*Work required*
Beneath this line is the data. Output exactly the lines from the line with "Piazza San Silvestro 12, I" to the line with "CBurgonio@pierce.ctc.edu", both ends included, and nothing more.

*Data items*
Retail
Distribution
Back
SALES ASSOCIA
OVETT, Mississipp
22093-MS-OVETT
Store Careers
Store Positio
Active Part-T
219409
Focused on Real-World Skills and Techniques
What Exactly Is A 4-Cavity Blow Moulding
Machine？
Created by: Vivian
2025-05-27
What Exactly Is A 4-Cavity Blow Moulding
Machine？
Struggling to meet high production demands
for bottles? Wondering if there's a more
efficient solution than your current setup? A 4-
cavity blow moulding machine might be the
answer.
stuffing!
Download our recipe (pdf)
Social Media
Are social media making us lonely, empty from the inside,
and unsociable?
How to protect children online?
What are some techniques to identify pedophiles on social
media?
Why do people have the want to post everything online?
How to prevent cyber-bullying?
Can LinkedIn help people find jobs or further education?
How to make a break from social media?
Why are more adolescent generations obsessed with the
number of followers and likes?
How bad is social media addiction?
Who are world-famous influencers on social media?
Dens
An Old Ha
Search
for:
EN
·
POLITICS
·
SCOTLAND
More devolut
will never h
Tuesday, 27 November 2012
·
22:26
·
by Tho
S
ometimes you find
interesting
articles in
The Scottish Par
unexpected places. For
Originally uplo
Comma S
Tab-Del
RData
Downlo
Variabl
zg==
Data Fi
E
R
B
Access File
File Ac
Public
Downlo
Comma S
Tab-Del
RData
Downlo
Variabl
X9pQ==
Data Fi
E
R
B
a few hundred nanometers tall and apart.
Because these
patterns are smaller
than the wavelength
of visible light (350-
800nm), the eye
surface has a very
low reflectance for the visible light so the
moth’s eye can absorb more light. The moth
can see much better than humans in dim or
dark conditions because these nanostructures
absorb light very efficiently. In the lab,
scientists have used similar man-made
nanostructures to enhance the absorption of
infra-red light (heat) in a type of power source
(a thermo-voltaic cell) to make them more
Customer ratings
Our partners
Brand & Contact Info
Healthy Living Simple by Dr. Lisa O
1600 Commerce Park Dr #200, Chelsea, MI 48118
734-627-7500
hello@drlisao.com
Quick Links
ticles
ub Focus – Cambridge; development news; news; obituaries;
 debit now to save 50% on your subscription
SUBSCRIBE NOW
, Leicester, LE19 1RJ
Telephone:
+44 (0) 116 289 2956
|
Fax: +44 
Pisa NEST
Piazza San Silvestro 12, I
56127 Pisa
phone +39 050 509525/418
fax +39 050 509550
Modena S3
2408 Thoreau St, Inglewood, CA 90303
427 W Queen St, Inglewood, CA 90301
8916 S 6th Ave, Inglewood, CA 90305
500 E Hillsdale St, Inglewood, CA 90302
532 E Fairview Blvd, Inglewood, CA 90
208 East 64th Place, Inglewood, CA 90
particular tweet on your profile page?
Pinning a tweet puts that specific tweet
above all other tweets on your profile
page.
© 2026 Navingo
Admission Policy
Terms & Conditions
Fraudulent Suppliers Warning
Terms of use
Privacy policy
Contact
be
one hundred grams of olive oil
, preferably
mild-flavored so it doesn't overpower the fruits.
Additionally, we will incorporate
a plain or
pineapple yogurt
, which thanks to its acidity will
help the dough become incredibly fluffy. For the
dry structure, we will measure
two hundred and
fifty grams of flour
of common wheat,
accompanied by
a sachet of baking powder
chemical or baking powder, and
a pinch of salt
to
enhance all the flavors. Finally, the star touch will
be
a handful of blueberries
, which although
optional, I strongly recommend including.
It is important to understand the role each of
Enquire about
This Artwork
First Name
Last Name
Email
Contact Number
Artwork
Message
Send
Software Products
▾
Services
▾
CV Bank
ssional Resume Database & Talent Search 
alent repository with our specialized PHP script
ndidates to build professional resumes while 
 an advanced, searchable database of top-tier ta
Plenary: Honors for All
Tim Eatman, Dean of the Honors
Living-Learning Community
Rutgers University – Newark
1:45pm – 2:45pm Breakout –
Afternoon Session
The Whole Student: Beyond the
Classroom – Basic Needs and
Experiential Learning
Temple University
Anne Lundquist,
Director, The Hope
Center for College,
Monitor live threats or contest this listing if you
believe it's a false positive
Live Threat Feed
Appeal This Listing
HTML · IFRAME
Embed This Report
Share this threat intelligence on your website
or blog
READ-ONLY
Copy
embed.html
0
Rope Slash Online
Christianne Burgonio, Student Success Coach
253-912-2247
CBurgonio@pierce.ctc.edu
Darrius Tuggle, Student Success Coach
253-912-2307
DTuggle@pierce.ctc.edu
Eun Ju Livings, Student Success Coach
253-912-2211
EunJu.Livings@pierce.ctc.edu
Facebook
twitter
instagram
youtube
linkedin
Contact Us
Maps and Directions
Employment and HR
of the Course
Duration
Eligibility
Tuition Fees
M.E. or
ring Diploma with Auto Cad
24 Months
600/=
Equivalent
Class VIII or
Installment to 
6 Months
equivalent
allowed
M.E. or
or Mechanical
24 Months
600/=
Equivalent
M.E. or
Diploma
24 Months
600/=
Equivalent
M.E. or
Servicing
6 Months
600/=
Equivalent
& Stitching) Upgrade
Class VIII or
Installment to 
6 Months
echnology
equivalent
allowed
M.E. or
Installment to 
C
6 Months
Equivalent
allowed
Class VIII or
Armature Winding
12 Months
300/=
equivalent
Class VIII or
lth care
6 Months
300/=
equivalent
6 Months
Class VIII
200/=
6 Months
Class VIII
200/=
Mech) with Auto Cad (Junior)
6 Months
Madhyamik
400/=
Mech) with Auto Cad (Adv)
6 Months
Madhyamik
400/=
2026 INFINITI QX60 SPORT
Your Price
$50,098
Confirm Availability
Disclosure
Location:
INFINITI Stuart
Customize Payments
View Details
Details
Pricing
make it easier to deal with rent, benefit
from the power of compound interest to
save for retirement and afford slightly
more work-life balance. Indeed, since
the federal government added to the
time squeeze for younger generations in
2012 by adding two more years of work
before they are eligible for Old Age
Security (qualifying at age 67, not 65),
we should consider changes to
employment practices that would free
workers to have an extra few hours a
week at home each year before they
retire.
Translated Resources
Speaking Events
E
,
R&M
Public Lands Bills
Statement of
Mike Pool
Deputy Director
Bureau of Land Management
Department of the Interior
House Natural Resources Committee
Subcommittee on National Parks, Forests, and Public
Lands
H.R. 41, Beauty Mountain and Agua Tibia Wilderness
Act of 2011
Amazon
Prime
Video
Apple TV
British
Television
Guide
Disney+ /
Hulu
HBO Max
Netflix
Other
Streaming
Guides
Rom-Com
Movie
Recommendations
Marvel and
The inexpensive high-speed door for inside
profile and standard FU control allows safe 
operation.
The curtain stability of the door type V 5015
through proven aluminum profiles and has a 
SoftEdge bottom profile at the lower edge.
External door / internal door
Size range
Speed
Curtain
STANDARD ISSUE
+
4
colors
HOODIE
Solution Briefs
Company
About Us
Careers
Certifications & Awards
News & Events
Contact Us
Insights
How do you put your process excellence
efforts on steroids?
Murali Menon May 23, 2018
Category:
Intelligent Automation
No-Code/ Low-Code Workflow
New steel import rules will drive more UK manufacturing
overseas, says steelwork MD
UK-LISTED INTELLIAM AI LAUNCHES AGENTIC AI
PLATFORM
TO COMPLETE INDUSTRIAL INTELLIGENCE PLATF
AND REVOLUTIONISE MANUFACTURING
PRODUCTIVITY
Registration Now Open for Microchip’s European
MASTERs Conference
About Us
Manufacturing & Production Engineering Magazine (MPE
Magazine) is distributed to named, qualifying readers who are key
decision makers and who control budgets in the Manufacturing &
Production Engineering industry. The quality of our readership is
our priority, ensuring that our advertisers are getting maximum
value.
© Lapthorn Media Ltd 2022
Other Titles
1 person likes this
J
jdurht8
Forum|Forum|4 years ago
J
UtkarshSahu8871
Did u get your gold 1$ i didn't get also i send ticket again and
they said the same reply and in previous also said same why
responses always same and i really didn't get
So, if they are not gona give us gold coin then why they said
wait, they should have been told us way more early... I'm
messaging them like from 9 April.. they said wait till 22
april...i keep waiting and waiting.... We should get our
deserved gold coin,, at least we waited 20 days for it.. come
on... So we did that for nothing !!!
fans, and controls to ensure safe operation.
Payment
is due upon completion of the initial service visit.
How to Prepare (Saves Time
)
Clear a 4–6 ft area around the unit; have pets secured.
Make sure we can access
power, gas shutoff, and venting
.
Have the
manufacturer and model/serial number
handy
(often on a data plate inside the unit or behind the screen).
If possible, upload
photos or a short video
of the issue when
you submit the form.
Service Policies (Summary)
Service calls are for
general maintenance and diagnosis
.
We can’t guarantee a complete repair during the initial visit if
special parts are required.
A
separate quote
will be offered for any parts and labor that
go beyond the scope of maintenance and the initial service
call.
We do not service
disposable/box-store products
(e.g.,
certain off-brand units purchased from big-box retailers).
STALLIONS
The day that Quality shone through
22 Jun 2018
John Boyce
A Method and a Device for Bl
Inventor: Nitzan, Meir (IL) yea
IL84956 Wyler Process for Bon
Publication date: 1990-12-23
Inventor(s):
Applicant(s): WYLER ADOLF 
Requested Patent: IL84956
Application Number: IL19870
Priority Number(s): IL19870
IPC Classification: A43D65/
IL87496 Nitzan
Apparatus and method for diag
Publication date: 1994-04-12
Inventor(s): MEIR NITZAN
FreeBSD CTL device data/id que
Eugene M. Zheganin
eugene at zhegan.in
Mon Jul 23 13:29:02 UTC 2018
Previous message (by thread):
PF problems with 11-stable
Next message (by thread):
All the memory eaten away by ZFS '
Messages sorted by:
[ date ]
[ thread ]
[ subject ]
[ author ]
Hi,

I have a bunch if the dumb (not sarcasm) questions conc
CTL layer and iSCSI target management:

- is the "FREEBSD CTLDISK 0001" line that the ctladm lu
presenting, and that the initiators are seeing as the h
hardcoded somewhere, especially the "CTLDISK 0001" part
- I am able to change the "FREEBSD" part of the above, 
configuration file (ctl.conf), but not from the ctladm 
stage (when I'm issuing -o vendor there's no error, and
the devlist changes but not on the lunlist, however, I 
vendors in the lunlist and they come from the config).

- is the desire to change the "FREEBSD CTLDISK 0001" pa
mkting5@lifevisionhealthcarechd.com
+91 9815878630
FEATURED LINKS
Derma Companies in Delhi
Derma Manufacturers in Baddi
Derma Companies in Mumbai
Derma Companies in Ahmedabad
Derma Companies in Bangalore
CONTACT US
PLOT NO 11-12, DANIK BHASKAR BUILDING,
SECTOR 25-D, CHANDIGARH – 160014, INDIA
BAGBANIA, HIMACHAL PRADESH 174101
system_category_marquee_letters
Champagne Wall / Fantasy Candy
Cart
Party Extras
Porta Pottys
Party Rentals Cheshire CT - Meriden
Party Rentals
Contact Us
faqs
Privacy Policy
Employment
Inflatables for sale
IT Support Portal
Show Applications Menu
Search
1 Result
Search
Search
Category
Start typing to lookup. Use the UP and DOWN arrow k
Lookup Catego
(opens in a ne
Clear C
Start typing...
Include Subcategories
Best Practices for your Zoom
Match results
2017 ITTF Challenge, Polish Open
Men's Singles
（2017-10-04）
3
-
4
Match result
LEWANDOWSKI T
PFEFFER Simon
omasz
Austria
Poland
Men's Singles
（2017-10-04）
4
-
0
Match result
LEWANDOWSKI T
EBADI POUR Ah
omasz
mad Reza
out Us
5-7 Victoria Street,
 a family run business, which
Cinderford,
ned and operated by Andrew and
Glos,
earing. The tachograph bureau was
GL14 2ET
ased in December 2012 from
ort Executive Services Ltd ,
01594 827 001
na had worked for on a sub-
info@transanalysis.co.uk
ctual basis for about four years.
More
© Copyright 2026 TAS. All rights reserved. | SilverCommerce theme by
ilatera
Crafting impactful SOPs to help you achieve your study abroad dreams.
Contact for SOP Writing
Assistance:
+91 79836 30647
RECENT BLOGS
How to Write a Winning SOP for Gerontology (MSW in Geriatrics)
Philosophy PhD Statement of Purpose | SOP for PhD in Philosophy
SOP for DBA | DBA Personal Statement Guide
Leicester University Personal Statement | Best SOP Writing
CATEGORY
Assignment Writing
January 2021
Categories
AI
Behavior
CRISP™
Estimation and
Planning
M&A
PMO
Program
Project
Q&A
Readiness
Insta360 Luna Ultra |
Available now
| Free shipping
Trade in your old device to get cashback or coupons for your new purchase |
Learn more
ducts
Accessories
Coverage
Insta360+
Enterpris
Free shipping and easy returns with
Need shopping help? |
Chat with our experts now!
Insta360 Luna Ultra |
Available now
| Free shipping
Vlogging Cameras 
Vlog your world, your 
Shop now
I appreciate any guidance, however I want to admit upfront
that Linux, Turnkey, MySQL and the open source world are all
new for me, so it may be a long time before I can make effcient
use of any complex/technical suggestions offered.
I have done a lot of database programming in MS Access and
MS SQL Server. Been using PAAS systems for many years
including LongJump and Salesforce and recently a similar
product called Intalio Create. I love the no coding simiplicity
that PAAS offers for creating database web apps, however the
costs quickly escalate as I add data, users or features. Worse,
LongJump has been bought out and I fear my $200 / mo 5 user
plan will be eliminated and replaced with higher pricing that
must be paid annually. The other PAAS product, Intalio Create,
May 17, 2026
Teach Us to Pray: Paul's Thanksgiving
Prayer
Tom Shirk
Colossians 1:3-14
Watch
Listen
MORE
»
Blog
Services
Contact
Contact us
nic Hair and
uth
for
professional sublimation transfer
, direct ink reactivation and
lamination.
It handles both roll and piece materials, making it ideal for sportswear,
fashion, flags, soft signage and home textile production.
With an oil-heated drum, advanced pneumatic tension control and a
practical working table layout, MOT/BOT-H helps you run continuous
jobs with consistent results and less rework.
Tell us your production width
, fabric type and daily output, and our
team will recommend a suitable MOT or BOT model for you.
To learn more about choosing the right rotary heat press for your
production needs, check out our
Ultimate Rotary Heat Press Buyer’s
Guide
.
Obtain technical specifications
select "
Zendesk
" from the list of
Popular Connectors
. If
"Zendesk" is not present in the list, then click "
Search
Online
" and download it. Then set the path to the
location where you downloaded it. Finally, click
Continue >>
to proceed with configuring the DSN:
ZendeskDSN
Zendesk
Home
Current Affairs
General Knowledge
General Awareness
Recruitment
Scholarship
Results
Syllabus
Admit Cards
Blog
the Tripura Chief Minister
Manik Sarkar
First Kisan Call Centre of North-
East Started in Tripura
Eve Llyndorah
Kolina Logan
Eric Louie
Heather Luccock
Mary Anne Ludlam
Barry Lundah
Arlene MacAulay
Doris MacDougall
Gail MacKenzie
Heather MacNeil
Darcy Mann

*Response box*
Piazza San Silvestro 12, I
56127 Pisa
phone +39 050 509525/418
fax +39 050 509550
Modena S3
2408 Thoreau St, Inglewood, CA 90303
427 W Queen St, Inglewood, CA 90301
8916 S 6th Ave, Inglewood, CA 90305
500 E Hillsdale St, Inglewood, CA 90302
532 E Fairview Blvd, Inglewood, CA 90
208 East 64th Place, Inglewood, CA 90
particular tweet on your profile page?
Pinning a tweet puts that specific tweet
above all other tweets on your profile
page.
© 2026 Navingo
Admission Policy
Terms & Conditions
Fraudulent Suppliers Warning
Terms of use
Privacy policy
Contact
be
one hundred grams of olive oil
, preferably
mild-flavored so it doesn't overpower the fruits.
Additionally, we will incorporate
a plain or
pineapple yogurt
, which thanks to its acidity will
help the dough become incredibly fluffy. For the
dry structure, we will measure
two hundred and
fifty grams of flour
of common wheat,
accompanied by
a sachet of baking powder
chemical or baking powder, and
a pinch of salt
to
enhance all the flavors. Finally, the star touch will
be
a handful of blueberries
, which although
optional, I strongly recommend including.
It is important to understand the role each of
Enquire about
This Artwork
First Name
Last Name
Email
Contact Number
Artwork
Message
Send
Software Products
▾
Services
▾
CV Bank
ssional Resume Database & Talent Search 
alent repository with our specialized PHP script
ndidates to build professional resumes while 
 an advanced, searchable database of top-tier ta
Plenary: Honors for All
Tim Eatman, Dean of the Honors
Living-Learning Community
Rutgers University – Newark
1:45pm – 2:45pm Breakout –
Afternoon Session
The Whole Student: Beyond the
Classroom – Basic Needs and
Experiential Learning
Temple University
Anne Lundquist,
Director, The Hope
Center for College,
Monitor live threats or contest this listing if you
believe it's a false positive
Live Threat Feed
Appeal This Listing
HTML · IFRAME
Embed This Report
Share this threat intelligence on your website
or blog
READ-ONLY
Copy
embed.html
0
Rope Slash Online
Christianne Burgonio, Student Success Coach
253-912-2247
CBurgonio@pierce.ctc.edu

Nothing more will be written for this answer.